Santa Cruz Ave. & Avy Ave., Menlo Park, CA 94025
Mailing Address: P.O. Box 1577, Colma, CA 94014-0577
By appointment only
9:00 a.m. – 5:00 p.m.
Established in 1872, the Church of the Nativity of Our Lord located on Oak Grove Avenue near Middlefield Road acquired the town cemetery in 1883 and named it Holy Cross Cemetery. The surrounding communities had utilized the cemetery since the late 1860’s.
Archbishop William Patrick Riordan journeyed to Menlo Park that same year to consecrate the burial grounds in this churchyard cemetery.
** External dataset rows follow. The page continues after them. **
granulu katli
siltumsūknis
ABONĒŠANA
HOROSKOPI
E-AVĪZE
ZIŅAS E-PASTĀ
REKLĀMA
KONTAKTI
Holy Cross of Menlo Park was fully established and serving Roman Catholic families four years prior to the first burial at Holy Cross Cemetery in Colma.
The initial layout and landscaping of Holy Cross was undertaken by world-renowned landscaper, Michael Lynch. His local projects included many of the grand residences of that era along with large portions of Stanford University.
In 1953, officials with Stanford University required the relocation of burials at the site of the first St. Denis Catholic Church to make way for the development of the linear accelerator. Many of these reinterments occurred at Holy Cross Cemetery on Santa Cruz Avenue. A historical marker that tells this story can be seen upon entering the cemetery by way of the main gate.
At the present time the cemetery continues to serve Catholic families in the southern portion of San Mateo County. Recent years have seen as many as 100 burials per year and the current interment register includes in excess of 5400 names. Many of these family names tell the story of the early years on this part of the Peninsula.
Notable Figures Buried at Holy Cross Menlo Park
John T. Doyle, Elena Atherton Selby, Michael Lynch, Matthew Crowe, John Murray, Giovanni Beltramo, Frank and Mary Roach, William and Margaret Warren, as well as countless other individuals who rest at Holy Cross, helped create a solid foundation for the vibrant and creative community which exists today.
- John T. Dolye (1819-1906), a San Francisco attorney, established his family estate in Menlo Park in 1868 naming it Ringwood. At the bequest of Archbishop Alemany, John Doyle successfully prevailed against the Mexican government in the International Court of The Hague. His efforts resulted in payment of several million dollars from the government of Mexico to the Roman Catholic Church of California.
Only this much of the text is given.